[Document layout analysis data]
◇ ◇ ◇

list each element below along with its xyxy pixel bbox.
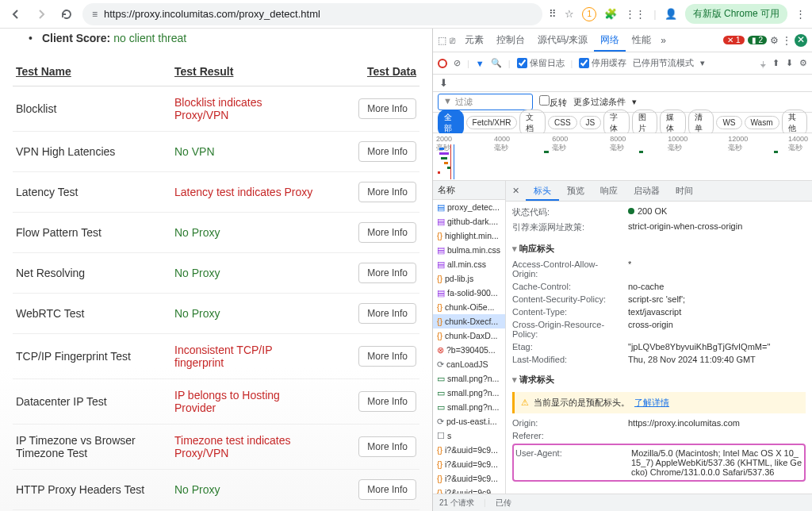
menu-icon[interactable]: ⋮ xyxy=(782,35,791,46)
devtools-tab[interactable]: 源代码/来源 xyxy=(531,29,594,50)
disable-cache-checkbox[interactable]: 停用缓存 xyxy=(579,57,626,69)
learn-more-link[interactable]: 了解详情 xyxy=(634,397,669,409)
network-settings-icon[interactable]: ⚙ xyxy=(799,58,807,68)
network-timeline[interactable]: 2000 毫秒4000 毫秒6000 毫秒8000 毫秒10000 毫秒1200… xyxy=(433,133,812,181)
resource-type-chip[interactable]: 全部 xyxy=(438,110,464,136)
chrome-update-button[interactable]: 有新版 Chrome 可用 xyxy=(685,4,787,24)
resource-type-chip[interactable]: 其他 xyxy=(782,110,808,136)
filter-toggle-icon[interactable]: ▼ xyxy=(476,59,485,68)
more-info-button[interactable]: More Info xyxy=(358,263,416,283)
extensions-icon[interactable]: 🧩 xyxy=(604,8,617,20)
resource-type-chip[interactable]: 字体 xyxy=(603,110,630,136)
more-info-button[interactable]: More Info xyxy=(358,479,416,500)
forward-button[interactable] xyxy=(32,5,51,24)
download-alt-icon[interactable]: ⬇ xyxy=(439,77,448,89)
wifi-icon[interactable]: ⏚ xyxy=(760,59,766,68)
invert-checkbox[interactable]: 反转 xyxy=(539,95,567,109)
throttle-select[interactable]: 已停用节流模式 xyxy=(633,57,694,69)
close-detail-icon[interactable]: ✕ xyxy=(506,186,526,196)
request-row[interactable]: ▤proxy_detec... xyxy=(433,200,505,214)
more-info-button[interactable]: More Info xyxy=(358,222,416,243)
request-row[interactable]: ▭small.png?n... xyxy=(433,371,505,386)
more-info-button[interactable]: More Info xyxy=(358,346,416,367)
download-icon[interactable]: ⬇ xyxy=(786,58,793,68)
more-info-button[interactable]: More Info xyxy=(358,391,416,412)
request-row[interactable]: {}i?&uuid=9c9... xyxy=(433,471,505,486)
more-tabs-icon[interactable]: » xyxy=(661,35,666,46)
bookmark-icon[interactable]: ☆ xyxy=(565,8,574,20)
detail-tab[interactable]: 响应 xyxy=(592,182,626,199)
more-info-button[interactable]: More Info xyxy=(358,98,416,119)
warn-count[interactable]: ▮ 2 xyxy=(748,36,767,44)
detail-tab[interactable]: 预览 xyxy=(559,182,592,199)
error-count[interactable]: ✕ 1 xyxy=(723,36,744,44)
detail-tab[interactable]: 启动器 xyxy=(626,182,668,199)
reload-button[interactable] xyxy=(57,5,76,24)
profile-icon[interactable]: 👤 xyxy=(665,8,677,20)
record-button[interactable] xyxy=(438,59,447,68)
detail-tab[interactable]: 标头 xyxy=(526,182,559,201)
request-row[interactable]: ⊗?b=390405... xyxy=(433,343,505,357)
request-row[interactable]: ▤bulma.min.css xyxy=(433,243,505,257)
search-icon[interactable]: 🔍 xyxy=(491,58,502,68)
preserve-log-checkbox[interactable]: 保留日志 xyxy=(517,57,565,69)
request-row[interactable]: ▤fa-solid-900... xyxy=(433,286,505,300)
request-row[interactable]: {}chunk-DaxD... xyxy=(433,328,505,343)
settings-icon[interactable]: ⚙ xyxy=(770,35,779,46)
translate-icon[interactable]: ⠿ xyxy=(549,8,557,20)
resource-type-chip[interactable]: 清单 xyxy=(688,110,714,136)
back-button[interactable] xyxy=(6,5,25,24)
upload-icon[interactable]: ⬆ xyxy=(772,58,779,68)
file-name: pd-us-east.i... xyxy=(446,417,497,426)
resource-type-chip[interactable]: CSS xyxy=(548,116,577,129)
request-row[interactable]: ▤all.min.css xyxy=(433,257,505,271)
clear-button[interactable]: ⊘ xyxy=(454,58,461,68)
devtools-tab[interactable]: 控制台 xyxy=(490,29,531,50)
more-info-button[interactable]: More Info xyxy=(358,303,416,324)
file-name: s xyxy=(447,431,451,440)
request-row[interactable]: {}i?&uuid=9c9... xyxy=(433,486,505,494)
inspect-icon[interactable]: ⬚ xyxy=(438,35,446,46)
more-info-button[interactable]: More Info xyxy=(358,182,416,202)
request-row[interactable]: {}i?&uuid=9c9... xyxy=(433,457,505,471)
url-field[interactable]: ≡ https://proxy.incolumitas.com/proxy_de… xyxy=(82,3,542,25)
request-row[interactable]: {}pd-lib.js xyxy=(433,271,505,286)
resource-type-chip[interactable]: 图片 xyxy=(632,110,658,136)
devtools-tab[interactable]: 性能 xyxy=(626,29,657,50)
resource-type-chip[interactable]: Wasm xyxy=(745,116,779,129)
request-row[interactable]: {}chunk-Dxecf... xyxy=(433,314,505,328)
request-row[interactable]: ⟳pd-us-east.i... xyxy=(433,414,505,428)
request-row[interactable]: ☐s xyxy=(433,428,505,443)
chevron-down-icon[interactable]: ▾ xyxy=(700,58,705,68)
devtools-tab[interactable]: 元素 xyxy=(458,29,490,50)
request-row[interactable]: ⟳canLoadJS xyxy=(433,357,505,371)
request-row[interactable]: {}chunk-Oi5e... xyxy=(433,300,505,314)
resource-type-chip[interactable]: Fetch/XHR xyxy=(466,116,518,129)
file-type-icon: ▤ xyxy=(437,202,445,212)
menu-icon[interactable]: ⋮ xyxy=(795,8,806,20)
response-headers-section[interactable]: 响应标头 xyxy=(512,240,806,258)
resource-type-chip[interactable]: WS xyxy=(716,116,741,129)
resource-type-chip[interactable]: 媒体 xyxy=(660,110,686,136)
chevron-down-icon[interactable]: ▾ xyxy=(632,97,637,107)
more-info-button[interactable]: More Info xyxy=(358,436,416,457)
header-key: Cache-Control: xyxy=(512,282,623,291)
device-icon[interactable]: ⎚ xyxy=(450,35,455,46)
filter-input[interactable]: ▼ 过滤 xyxy=(438,94,533,110)
request-row[interactable]: ▭small.png?n... xyxy=(433,386,505,400)
close-devtools-icon[interactable]: ✕ xyxy=(795,34,807,47)
more-info-button[interactable]: More Info xyxy=(358,141,416,162)
request-row[interactable]: ▭small.png?n... xyxy=(433,400,505,414)
devtools-tab[interactable]: 网络 xyxy=(594,29,626,52)
devtools-icon[interactable]: ⋮⋮ xyxy=(625,8,645,20)
resource-type-chip[interactable]: 文档 xyxy=(519,110,546,136)
request-row[interactable]: {}highlight.min... xyxy=(433,229,505,243)
request-row[interactable]: {}i?&uuid=9c9... xyxy=(433,443,505,457)
extension-badge[interactable]: 1 xyxy=(582,7,596,21)
request-headers-section[interactable]: 请求标头 xyxy=(512,371,806,389)
more-filters[interactable]: 更多过滤条件 xyxy=(573,96,626,108)
resource-type-chip[interactable]: JS xyxy=(580,116,602,129)
site-info-icon[interactable]: ≡ xyxy=(92,9,98,20)
request-row[interactable]: ▤github-dark.... xyxy=(433,214,505,229)
detail-tab[interactable]: 时间 xyxy=(668,182,701,199)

◇ ◇ ◇

* What the task requires: Your reply should restate every entry exactly, with the pictures left out.

* Written answer:
list each element below along with its xyxy pixel bbox.
menu-icon[interactable]: ⋮ xyxy=(782,35,791,46)
devtools-tab[interactable]: 源代码/来源 xyxy=(531,29,594,50)
disable-cache-checkbox[interactable]: 停用缓存 xyxy=(579,57,626,69)
learn-more-link[interactable]: 了解详情 xyxy=(634,397,669,409)
network-settings-icon[interactable]: ⚙ xyxy=(799,58,807,68)
network-timeline[interactable]: 2000 毫秒4000 毫秒6000 毫秒8000 毫秒10000 毫秒1200… xyxy=(433,133,812,181)
resource-type-chip[interactable]: 全部 xyxy=(438,110,464,136)
chrome-update-button[interactable]: 有新版 Chrome 可用 xyxy=(685,4,787,24)
resource-type-chip[interactable]: 其他 xyxy=(782,110,808,136)
filter-toggle-icon[interactable]: ▼ xyxy=(476,59,485,68)
more-info-button[interactable]: More Info xyxy=(358,263,416,283)
extensions-icon[interactable]: 🧩 xyxy=(604,8,617,20)
resource-type-chip[interactable]: 字体 xyxy=(603,110,630,136)
more-info-button[interactable]: More Info xyxy=(358,479,416,500)
forward-button[interactable] xyxy=(32,5,51,24)
download-alt-icon[interactable]: ⬇ xyxy=(439,77,448,89)
wifi-icon[interactable]: ⏚ xyxy=(760,59,766,68)
invert-checkbox[interactable]: 反转 xyxy=(539,95,567,109)
throttle-select[interactable]: 已停用节流模式 xyxy=(633,57,694,69)
close-detail-icon[interactable]: ✕ xyxy=(506,186,526,196)
request-row[interactable]: ▤proxy_detec... xyxy=(433,200,505,214)
more-info-button[interactable]: More Info xyxy=(358,222,416,243)
request-row[interactable]: ▭small.png?n... xyxy=(433,371,505,386)
more-info-button[interactable]: More Info xyxy=(358,346,416,367)
download-icon[interactable]: ⬇ xyxy=(786,58,793,68)
more-info-button[interactable]: More Info xyxy=(358,391,416,412)
request-row[interactable]: {}i?&uuid=9c9... xyxy=(433,471,505,486)
more-tabs-icon[interactable]: » xyxy=(661,35,666,46)
bookmark-icon[interactable]: ☆ xyxy=(565,8,574,20)
detail-tab[interactable]: 响应 xyxy=(592,182,626,199)
more-info-button[interactable]: More Info xyxy=(358,98,416,119)
warn-count[interactable]: ▮ 2 xyxy=(748,36,767,44)
detail-tab[interactable]: 预览 xyxy=(559,182,592,199)
error-count[interactable]: ✕ 1 xyxy=(723,36,744,44)
detail-tab[interactable]: 启动器 xyxy=(626,182,668,199)
reload-button[interactable] xyxy=(57,5,76,24)
profile-icon[interactable]: 👤 xyxy=(665,8,677,20)
record-button[interactable] xyxy=(438,59,447,68)
detail-tab[interactable]: 标头 xyxy=(526,182,559,201)
request-row[interactable]: ⊗?b=390405... xyxy=(433,343,505,357)
request-row[interactable]: ▤bulma.min.css xyxy=(433,243,505,257)
search-icon[interactable]: 🔍 xyxy=(491,58,502,68)
preserve-log-checkbox[interactable]: 保留日志 xyxy=(517,57,565,69)
request-row[interactable]: ▤fa-solid-900... xyxy=(433,286,505,300)
request-row[interactable]: {}chunk-DaxD... xyxy=(433,328,505,343)
settings-icon[interactable]: ⚙ xyxy=(770,35,779,46)
translate-icon[interactable]: ⠿ xyxy=(549,8,557,20)
resource-type-chip[interactable]: 清单 xyxy=(688,110,714,136)
back-button[interactable] xyxy=(6,5,25,24)
upload-icon[interactable]: ⬆ xyxy=(772,58,779,68)
file-name: pd-us-east.i... xyxy=(446,417,497,426)
resource-type-chip[interactable]: CSS xyxy=(548,116,577,129)
request-row[interactable]: ▤all.min.css xyxy=(433,257,505,271)
clear-button[interactable]: ⊘ xyxy=(454,58,461,68)
devtools-tab[interactable]: 控制台 xyxy=(490,29,531,50)
more-info-button[interactable]: More Info xyxy=(358,303,416,324)
file-name: s xyxy=(447,431,451,440)
request-row[interactable]: {}i?&uuid=9c9... xyxy=(433,486,505,494)
inspect-icon[interactable]: ⬚ xyxy=(438,35,446,46)
more-info-button[interactable]: More Info xyxy=(358,182,416,202)
request-row[interactable]: {}i?&uuid=9c9... xyxy=(433,457,505,471)
url-field[interactable]: ≡ https://proxy.incolumitas.com/proxy_de… xyxy=(82,3,542,25)
request-row[interactable]: {}pd-lib.js xyxy=(433,271,505,286)
resource-type-chip[interactable]: 图片 xyxy=(632,110,658,136)
devtools-tab[interactable]: 性能 xyxy=(626,29,657,50)
resource-type-chip[interactable]: Wasm xyxy=(745,116,779,129)
request-row[interactable]: {}chunk-Dxecf... xyxy=(433,314,505,328)
request-row[interactable]: ⟳pd-us-east.i... xyxy=(433,414,505,428)
request-row[interactable]: ☐s xyxy=(433,428,505,443)
chevron-down-icon[interactable]: ▾ xyxy=(700,58,705,68)
devtools-tab[interactable]: 元素 xyxy=(458,29,490,50)
request-row[interactable]: ⟳canLoadJS xyxy=(433,357,505,371)
request-row[interactable]: {}chunk-Oi5e... xyxy=(433,300,505,314)
resource-type-chip[interactable]: Fetch/XHR xyxy=(466,116,518,129)
file-type-icon: ▤ xyxy=(437,202,445,212)
menu-icon[interactable]: ⋮ xyxy=(795,8,806,20)
response-headers-section[interactable]: 响应标头 xyxy=(512,240,806,258)
resource-type-chip[interactable]: WS xyxy=(716,116,741,129)
resource-type-chip[interactable]: 媒体 xyxy=(660,110,686,136)
chevron-down-icon[interactable]: ▾ xyxy=(632,97,637,107)
more-info-button[interactable]: More Info xyxy=(358,436,416,457)
header-key: Cache-Control: xyxy=(512,282,623,291)
device-icon[interactable]: ⎚ xyxy=(450,35,455,46)
filter-input[interactable]: ▼ 过滤 xyxy=(438,94,533,110)
request-row[interactable]: ▭small.png?n... xyxy=(433,386,505,400)
close-devtools-icon[interactable]: ✕ xyxy=(795,34,807,47)
more-info-button[interactable]: More Info xyxy=(358,141,416,162)
request-row[interactable]: ▭small.png?n... xyxy=(433,400,505,414)
devtools-tab[interactable]: 网络 xyxy=(594,29,626,52)
devtools-icon[interactable]: ⋮⋮ xyxy=(625,8,645,20)
resource-type-chip[interactable]: 文档 xyxy=(519,110,546,136)
request-row[interactable]: {}highlight.min... xyxy=(433,229,505,243)
request-row[interactable]: {}i?&uuid=9c9... xyxy=(433,443,505,457)
extension-badge[interactable]: 1 xyxy=(582,7,596,21)
request-headers-section[interactable]: 请求标头 xyxy=(512,371,806,389)
more-filters[interactable]: 更多过滤条件 xyxy=(573,96,626,108)
resource-type-chip[interactable]: JS xyxy=(580,116,602,129)
site-info-icon[interactable]: ≡ xyxy=(92,9,98,20)
request-row[interactable]: ▤github-dark.... xyxy=(433,214,505,229)
detail-tab[interactable]: 时间 xyxy=(668,182,701,199)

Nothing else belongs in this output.